SREL Reprint #2505




Rare plants of southeastern hardwood forests and the role of predictive modeling

Donald W. Imm1, Harry E. Shealy Jr.2, Kenneth W. McLeod3, and Beverly Collins3

1U.S. Forest Service, Savannah River, P.O. Box 700, New Ellenton, SC 29809 USA
2University of South Carolina-Aiken, 471 University Parkway, Aiken, SC 29802 USA
3Savannah River Ecology Laboratory, P.O. Drawer E, Aiken, SC 29802 USA

Abstract: Southeastern hardwood forests burn infrequently and are characterized by high habitat and microsite diversity. Rare plants of these forests are mostly herbs associated with specific habitats (e.g., hardwood coves, wetlands) or other geographic regions. Habitat prediction models for rare plants can be useful when large areas must be surveyed or populations must be established. We developed a habitat prediction model for four species of southeastern hardwood forests: Nestronia umbellula, Carex chapmanii, Rhododendron flammeum, and Habenaria lacera. The model suggests that the Carex has strong affinity to habitat resource and vegetation conditions. In contrast, Nestronia umbellula is not strongly associated with habitat characteristics. The model did not accurately predict N. umbellula habitat, possibly because it did not account for this plant's clonal and partially parasitic habit or its tolerance of periodic burning.
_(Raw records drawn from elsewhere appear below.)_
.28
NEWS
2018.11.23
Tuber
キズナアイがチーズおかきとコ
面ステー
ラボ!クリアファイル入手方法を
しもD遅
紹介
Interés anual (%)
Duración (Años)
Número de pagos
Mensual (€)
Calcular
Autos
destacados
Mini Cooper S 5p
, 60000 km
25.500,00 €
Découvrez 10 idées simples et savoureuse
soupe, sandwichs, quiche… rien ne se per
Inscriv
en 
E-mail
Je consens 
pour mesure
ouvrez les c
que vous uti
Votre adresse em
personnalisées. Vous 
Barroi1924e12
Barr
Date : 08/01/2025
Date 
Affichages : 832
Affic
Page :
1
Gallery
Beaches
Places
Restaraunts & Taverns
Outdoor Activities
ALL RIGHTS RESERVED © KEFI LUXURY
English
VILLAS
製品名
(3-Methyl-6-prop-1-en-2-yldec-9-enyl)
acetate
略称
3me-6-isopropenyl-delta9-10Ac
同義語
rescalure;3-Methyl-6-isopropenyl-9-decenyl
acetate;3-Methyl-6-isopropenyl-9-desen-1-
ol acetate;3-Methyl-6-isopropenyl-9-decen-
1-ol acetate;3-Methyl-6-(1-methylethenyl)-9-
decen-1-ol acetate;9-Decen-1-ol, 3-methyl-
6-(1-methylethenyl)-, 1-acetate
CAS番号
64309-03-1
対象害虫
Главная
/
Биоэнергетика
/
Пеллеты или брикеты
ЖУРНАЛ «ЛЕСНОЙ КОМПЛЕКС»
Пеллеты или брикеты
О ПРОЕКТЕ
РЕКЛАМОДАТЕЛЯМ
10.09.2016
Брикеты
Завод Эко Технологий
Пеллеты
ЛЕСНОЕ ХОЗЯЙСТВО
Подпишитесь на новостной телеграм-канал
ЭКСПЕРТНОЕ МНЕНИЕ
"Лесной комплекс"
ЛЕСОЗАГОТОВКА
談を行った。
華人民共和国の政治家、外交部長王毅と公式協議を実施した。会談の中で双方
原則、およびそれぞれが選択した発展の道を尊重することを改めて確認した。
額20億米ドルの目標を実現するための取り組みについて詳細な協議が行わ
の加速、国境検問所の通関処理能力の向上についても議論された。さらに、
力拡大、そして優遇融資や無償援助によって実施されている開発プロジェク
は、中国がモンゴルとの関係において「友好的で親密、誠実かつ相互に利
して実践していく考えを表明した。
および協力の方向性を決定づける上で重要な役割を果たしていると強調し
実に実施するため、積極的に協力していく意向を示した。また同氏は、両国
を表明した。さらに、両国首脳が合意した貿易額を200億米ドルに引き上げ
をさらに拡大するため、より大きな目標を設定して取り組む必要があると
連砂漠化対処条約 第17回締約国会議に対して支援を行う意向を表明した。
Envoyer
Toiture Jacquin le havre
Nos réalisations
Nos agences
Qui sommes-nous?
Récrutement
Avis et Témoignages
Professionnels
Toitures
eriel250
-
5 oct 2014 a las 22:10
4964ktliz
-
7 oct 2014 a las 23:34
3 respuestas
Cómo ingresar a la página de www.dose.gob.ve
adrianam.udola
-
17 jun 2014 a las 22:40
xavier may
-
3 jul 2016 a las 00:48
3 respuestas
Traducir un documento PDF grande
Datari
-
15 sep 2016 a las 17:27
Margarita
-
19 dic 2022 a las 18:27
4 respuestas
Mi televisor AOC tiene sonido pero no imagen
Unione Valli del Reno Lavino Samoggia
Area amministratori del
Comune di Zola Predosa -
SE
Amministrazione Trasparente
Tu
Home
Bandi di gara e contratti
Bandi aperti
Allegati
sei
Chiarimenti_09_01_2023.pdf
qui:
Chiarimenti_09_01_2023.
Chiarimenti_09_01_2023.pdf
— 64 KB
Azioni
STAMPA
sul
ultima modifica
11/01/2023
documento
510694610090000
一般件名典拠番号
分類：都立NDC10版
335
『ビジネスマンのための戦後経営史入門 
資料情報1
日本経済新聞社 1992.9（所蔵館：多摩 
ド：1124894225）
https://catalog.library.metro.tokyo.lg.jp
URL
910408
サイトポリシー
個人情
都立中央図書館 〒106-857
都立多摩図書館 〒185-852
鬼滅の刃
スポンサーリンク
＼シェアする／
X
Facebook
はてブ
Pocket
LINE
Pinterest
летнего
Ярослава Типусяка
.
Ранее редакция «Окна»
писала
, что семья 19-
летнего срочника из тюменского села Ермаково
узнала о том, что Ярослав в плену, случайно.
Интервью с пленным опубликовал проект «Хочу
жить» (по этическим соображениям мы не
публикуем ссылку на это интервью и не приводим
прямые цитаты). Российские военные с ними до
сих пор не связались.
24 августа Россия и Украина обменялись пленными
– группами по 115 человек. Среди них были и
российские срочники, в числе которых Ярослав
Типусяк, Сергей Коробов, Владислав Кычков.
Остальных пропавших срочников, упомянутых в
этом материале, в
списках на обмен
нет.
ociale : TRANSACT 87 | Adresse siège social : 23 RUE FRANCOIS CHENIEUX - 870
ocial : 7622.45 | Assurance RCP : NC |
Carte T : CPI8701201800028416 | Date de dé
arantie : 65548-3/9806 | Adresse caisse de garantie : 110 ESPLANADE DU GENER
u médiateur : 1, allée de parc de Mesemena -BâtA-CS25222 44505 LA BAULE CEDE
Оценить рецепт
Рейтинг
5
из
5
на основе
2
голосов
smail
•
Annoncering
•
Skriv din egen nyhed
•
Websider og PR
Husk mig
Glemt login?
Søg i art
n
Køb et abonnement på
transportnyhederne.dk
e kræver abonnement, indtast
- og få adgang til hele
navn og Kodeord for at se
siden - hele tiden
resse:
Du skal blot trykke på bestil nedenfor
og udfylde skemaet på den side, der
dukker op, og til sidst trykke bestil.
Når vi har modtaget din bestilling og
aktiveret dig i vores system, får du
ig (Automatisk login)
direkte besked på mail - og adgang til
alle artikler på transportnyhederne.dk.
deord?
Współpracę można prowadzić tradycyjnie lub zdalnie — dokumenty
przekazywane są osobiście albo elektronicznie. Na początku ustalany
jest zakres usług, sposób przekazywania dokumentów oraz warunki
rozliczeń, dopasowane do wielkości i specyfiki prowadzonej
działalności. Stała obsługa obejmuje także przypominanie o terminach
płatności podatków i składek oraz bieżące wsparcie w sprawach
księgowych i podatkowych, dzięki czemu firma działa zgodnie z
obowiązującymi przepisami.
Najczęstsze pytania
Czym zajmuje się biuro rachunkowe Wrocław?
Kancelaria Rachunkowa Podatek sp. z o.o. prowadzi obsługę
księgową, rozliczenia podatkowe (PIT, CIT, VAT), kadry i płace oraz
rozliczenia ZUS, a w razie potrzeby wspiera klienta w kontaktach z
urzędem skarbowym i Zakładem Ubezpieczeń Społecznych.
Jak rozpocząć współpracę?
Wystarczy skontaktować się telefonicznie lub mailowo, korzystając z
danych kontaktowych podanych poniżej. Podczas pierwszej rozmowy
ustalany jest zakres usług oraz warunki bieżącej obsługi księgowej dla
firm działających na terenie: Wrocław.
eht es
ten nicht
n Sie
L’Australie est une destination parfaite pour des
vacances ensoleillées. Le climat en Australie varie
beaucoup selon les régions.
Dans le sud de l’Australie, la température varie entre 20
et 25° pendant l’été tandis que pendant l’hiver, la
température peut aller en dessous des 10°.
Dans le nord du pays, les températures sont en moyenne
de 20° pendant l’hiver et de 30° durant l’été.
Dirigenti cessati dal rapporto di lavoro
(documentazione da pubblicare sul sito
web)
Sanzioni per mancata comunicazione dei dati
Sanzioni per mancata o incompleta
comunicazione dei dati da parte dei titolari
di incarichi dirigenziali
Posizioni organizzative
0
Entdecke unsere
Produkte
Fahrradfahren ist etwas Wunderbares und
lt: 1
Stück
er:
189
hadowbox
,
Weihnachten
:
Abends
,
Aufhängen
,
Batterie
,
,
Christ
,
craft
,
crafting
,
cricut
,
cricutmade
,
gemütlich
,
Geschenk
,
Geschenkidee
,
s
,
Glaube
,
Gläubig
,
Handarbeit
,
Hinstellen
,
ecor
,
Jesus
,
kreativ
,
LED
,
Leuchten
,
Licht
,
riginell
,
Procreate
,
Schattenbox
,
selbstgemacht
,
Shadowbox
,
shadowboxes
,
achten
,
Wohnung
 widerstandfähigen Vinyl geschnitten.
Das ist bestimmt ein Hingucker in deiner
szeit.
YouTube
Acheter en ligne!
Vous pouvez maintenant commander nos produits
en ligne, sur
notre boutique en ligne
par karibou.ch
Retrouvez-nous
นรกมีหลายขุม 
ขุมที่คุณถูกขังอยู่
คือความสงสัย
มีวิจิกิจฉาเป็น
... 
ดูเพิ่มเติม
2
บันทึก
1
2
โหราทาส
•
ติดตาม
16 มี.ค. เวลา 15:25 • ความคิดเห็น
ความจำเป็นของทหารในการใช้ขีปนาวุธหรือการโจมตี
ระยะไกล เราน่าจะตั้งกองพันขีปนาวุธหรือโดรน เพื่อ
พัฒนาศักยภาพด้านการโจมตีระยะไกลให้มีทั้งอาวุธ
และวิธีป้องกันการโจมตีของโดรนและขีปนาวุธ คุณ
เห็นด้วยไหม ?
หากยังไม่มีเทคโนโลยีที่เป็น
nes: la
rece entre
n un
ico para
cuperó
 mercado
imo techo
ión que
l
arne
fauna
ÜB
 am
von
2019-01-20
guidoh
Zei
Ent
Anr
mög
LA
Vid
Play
Rhododendron flammeum is strongly associated with specific topographic variables, and the model fairly accurately predicted its habitat. Although H. lacera is strongly associated with habitat resources and vegetation, its habitat is small in area and was not well predicted by the GIS-based model. These four examples suggest that models based on resource and vegetation characteristics can accurately predict habitat, but only when plants are strongly associated with these variables and the scale of modeling coincides with habitat size. Habitat prediction models can be useful tools for managing rare plants of southeastern hardwood forests, especially when combined with information gained through research and monitoring.

Index terms: Carex chapmanii, Habenaria lacera, Nestronia umbellula, Rhododendron flammeum, southeastern hardwood forests

SREL Reprint #2505

Imm, D. W., H. E. Shealy, Jr., K. W. McLeod, and B. Collins. 2001. Rare plants of southeastern hardwood forests and the role of predictive modeling. Natural Areas Journal 21:36-49.